(SUPPLIED INFORMATION)

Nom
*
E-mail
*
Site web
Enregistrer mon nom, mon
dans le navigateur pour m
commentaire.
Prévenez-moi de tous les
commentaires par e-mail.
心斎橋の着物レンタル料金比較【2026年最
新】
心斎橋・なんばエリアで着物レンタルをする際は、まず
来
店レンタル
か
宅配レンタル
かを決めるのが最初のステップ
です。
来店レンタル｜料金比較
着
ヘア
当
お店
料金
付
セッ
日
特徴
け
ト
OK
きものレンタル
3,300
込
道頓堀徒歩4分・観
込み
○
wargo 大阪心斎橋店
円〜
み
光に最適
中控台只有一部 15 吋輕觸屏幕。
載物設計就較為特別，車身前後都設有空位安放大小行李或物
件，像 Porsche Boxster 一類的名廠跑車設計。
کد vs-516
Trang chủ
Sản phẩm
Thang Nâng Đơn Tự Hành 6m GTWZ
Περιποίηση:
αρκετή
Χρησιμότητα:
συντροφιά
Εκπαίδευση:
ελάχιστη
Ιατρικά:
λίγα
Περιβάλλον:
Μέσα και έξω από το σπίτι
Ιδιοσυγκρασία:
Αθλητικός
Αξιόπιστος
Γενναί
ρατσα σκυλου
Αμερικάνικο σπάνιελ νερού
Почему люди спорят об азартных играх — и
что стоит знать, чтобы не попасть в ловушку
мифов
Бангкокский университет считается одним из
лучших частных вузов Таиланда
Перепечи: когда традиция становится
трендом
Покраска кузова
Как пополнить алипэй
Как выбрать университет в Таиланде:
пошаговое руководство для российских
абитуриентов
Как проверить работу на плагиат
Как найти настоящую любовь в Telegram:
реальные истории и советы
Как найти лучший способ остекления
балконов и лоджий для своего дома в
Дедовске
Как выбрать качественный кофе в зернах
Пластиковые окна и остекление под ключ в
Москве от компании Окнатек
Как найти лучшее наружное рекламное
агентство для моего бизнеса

(End SUPPLIED INFORMATION)

**ASSIGNED TASK:** The expected answer is an exact copy of the lines above, beginning at the line with "ρατσα σκυλου" and ending at the line with "реальные истории и советы", with both ends in.

**REPLY:**
ρατσα σκυλου
Αμερικάνικο σπάνιελ νερού
Почему люди спорят об азартных играх — и
что стоит знать, чтобы не попасть в ловушку
мифов
Бангкокский университет считается одним из
лучших частных вузов Таиланда
Перепечи: когда традиция становится
трендом
Покраска кузова
Как пополнить алипэй
Как выбрать университет в Таиланде:
пошаговое руководство для российских
абитуриентов
Как проверить работу на плагиат
Как найти настоящую любовь в Telegram:
реальные истории и советы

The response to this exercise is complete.